When the Parkchester library branch closed for renovations in 2004, Huston took the opportunity to create a minilibrary, which provides reading programs for toddlers and seniors.

“Seeing children reading a book or on a computer means so much,” he says. “We wanted to aid our children in their commitment to school and knowledge.”

To help youngsters connect with nature, Huston initiated the Green Thumb Club. It provides supplies and supervision for children and senior citizens to garden together.

“We buy rakes, knee pads, hoes, and seeds,” he says. “The club goes to designated areas of Parkchester and plants ‘life.’” It’s a great chance for older people and younger people in our community to get to know each other. ”

This and other programs are the fruit of Huston’s unique drive and imagination, according to Margaret M.Walsh, board president of the Parkchester South Condominium, which administers the complex.
“He’s a great community builder; he identifies needs in the community and fills them, often with his own creative ideas,” she says.

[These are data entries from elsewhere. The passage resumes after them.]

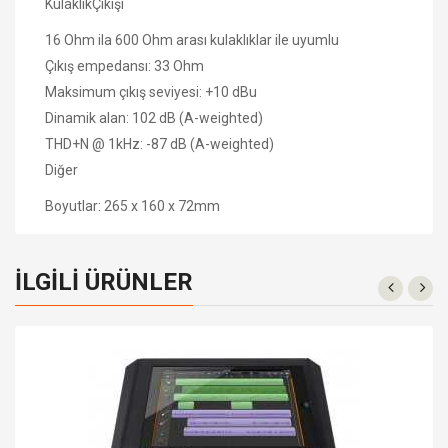
KulaklıkÇıkışı
16 Ohm ila 600 Ohm arası kulaklıklar ile uyumlu
Çıkış empedansı: 33 Ohm
Maksimum çıkış seviyesi: +10 dBu
Dinamik alan: 102 dB (A-weighted)
THD+N @ 1kHz: -87 dB (A-weighted)
Diğer
Boyutlar: 265 x 160 x 72mm
İLGILI ÜRÜNLER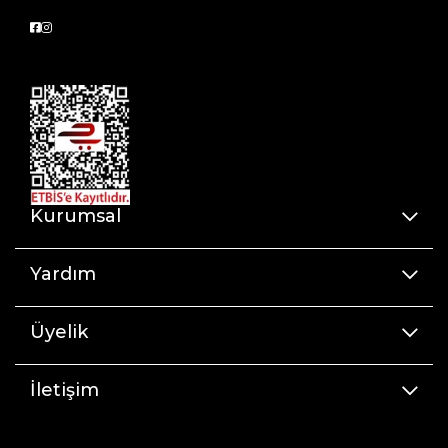
Kurumsal
Yardım
Üyelik
İletişim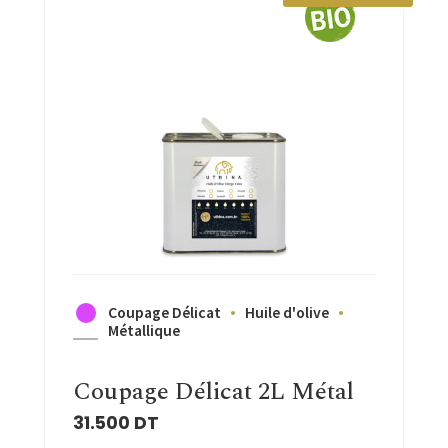
Coupage Délicat
Huile d'olive
Métallique
Coupage Délicat 2L Métal
31.500
DT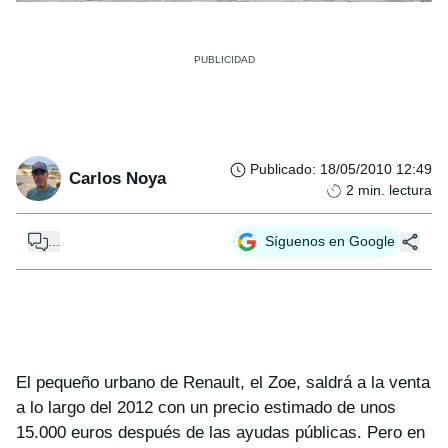
Publicado
:
18/05/2010 12:49
Carlos Noya
2
min. lectura
...
Síguenos en Google
El pequeño urbano de Renault, el Zoe, saldrá a la venta
a lo largo del 2012 con un precio estimado de unos
15.000 euros después de las ayudas públicas. Pero en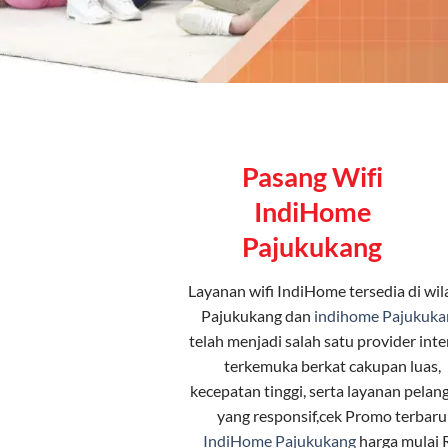
Pasang Wifi
IndiHome
Pajukukang
Layanan
wifi IndiHome
tersedia di wi
Pajukukang dan
indihome Pajukuka
telah menjadi salah satu provider inte
terkemuka berkat cakupan luas,
kecepatan tinggi, serta layanan pelan
yang responsif,cek Promo terbaru
IndiHome Pajukukang
harga mulai 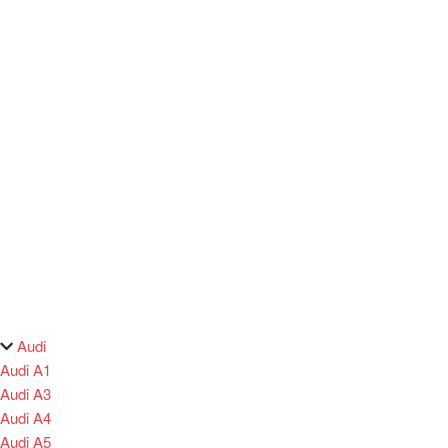
Audi
Audi A1
Audi A3
Audi A4
Audi A5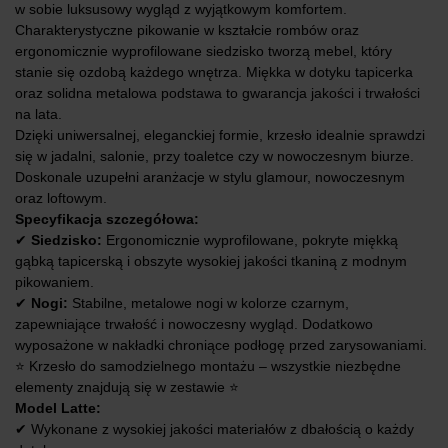
w sobie luksusowy wygląd z wyjątkowym komfortem.
Charakterystyczne pikowanie w kształcie rombów oraz
ergonomicznie wyprofilowane siedzisko tworzą mebel, który
stanie się ozdobą każdego wnętrza. Miękka w dotyku tapicerka
oraz solidna metalowa podstawa to gwarancja jakości i trwałości
na lata.
Dzięki uniwersalnej, eleganckiej formie, krzesło idealnie sprawdzi
się w jadalni, salonie, przy toaletce czy w nowoczesnym biurze.
Doskonale uzupełni aranżacje w stylu glamour, nowoczesnym
oraz loftowym.
Specyfikacja szczegółowa:
✔
Siedzisko:
Ergonomicznie wyprofilowane, pokryte miękką
gąbką tapicerską i obszyte wysokiej jakości tkaniną z modnym
pikowaniem.
✔
Nogi:
Stabilne, metalowe nogi w kolorze czarnym,
zapewniające trwałość i nowoczesny wygląd. Dodatkowo
wyposażone w nakładki chroniące podłogę przed zarysowaniami.
⭐ Krzesło do samodzielnego montażu – wszystkie niezbędne
elementy znajdują się w zestawie ⭐
Model Latte:
✔ Wykonane z wysokiej jakości materiałów z dbałością o każdy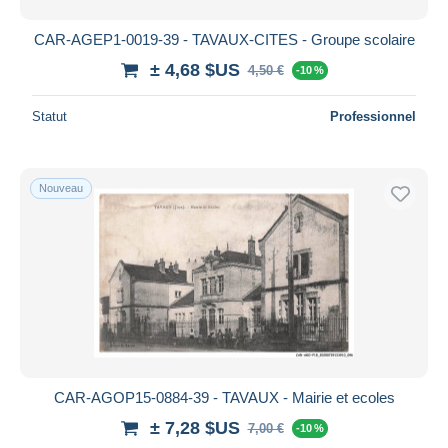
CAR-AGEP1-0019-39 - TAVAUX-CITES - Groupe scolaire
± 4,68 $US
4,50 €
-10 %
Statut
Professionnel
Nouveau
CAR-AGOP15-0884-39 - TAVAUX - Mairie et ecoles
± 7,28 $US
7,00 €
-10 %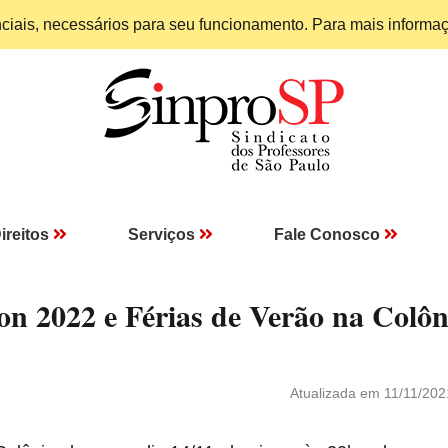
enciais, necessários para seu funcionamento. Para mais informa
ireitos
Serviços
Fale Conosco
lon 2022 e Férias de Verão na Colôn
Atualizada em 11/11/202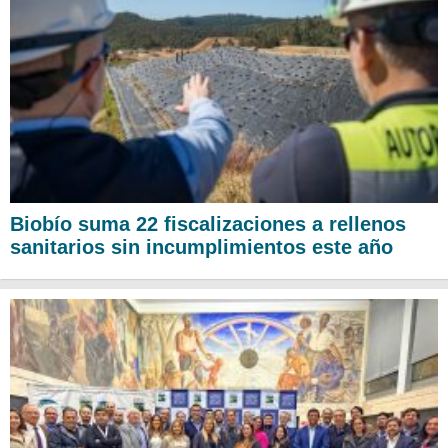
Biobío suma 22 fiscalizaciones a rellenos
sanitarios sin incumplimientos este año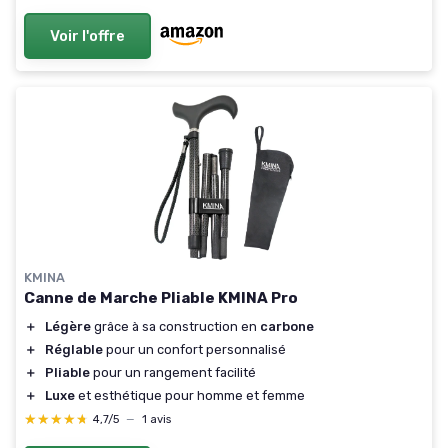
Voir l'offre
KMINA
Canne de Marche Pliable KMINA Pro
＋
Légère
grâce à sa construction en
carbone
＋
Réglable
pour un confort personnalisé
＋
Pliable
pour un rangement facilité
＋
Luxe
et esthétique pour homme et femme
★★★★★
★★★★★
4,7/5
—
1 avis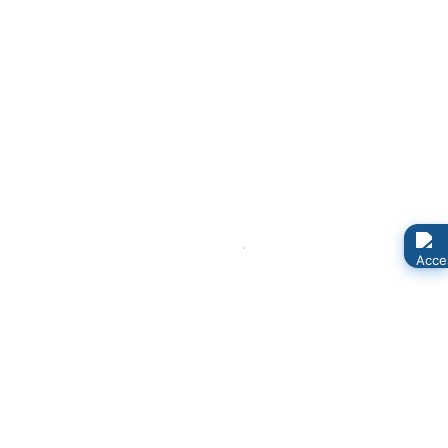
Landes- und Kreismittel ergeben sich folgende
Elternbeiträge:
Kinderkrippe ganztags
323,72 €
Kinderkrippe teilzeit
190,75 €
Kinderkrippe halbtags
126,01 €
Kindergarten ganztags
167,33 €
Kindergarten teilzeit
98,11 €
Kindergarten halbtags
64,65 €
Hort ganztags
88,13 €
Hort teilzeit
51,72 €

In all, Huston estimates that Parkchester Recreation’s many programs serve about 90,000 to 100,000 people.
“We say it’s just for the Parkchester community, but we’d never dream of turning a child away,” he says.

Although the programs he has initiated have been hailed as great successes, persuading some to embrace his ideas took time.

“Painstakingly and with perseverance, we were able to initiate activities little by little,” he said. “It was my dream to become as big as we are, with the help of God. Now we can go to other organizations for help.”

One plan for the future is to offer children two workshops—journalism and video production–with the help of MAC Creations, a private educational firm. State Assemblyman Peter Rivera will coordinate funding.

Huston credits his wife Marva, 58, and their three children with patiently enduring the years when he worked 12-hour days to build the department, helping him succeed.

“With my family’s understanding and support, I was able to do what I had to do,” he says.

One of his daughters, Chanel, 23, is a hands-on helper, volunteering her talents as an arts-and-crafts teacher.

As for his staff, when speaking of the Parkchester Recreation Department’s accomplishments, he never uses the word ‘I.’

“Parkchester has changed for the better,” he says, “and we were able to be a part of it.”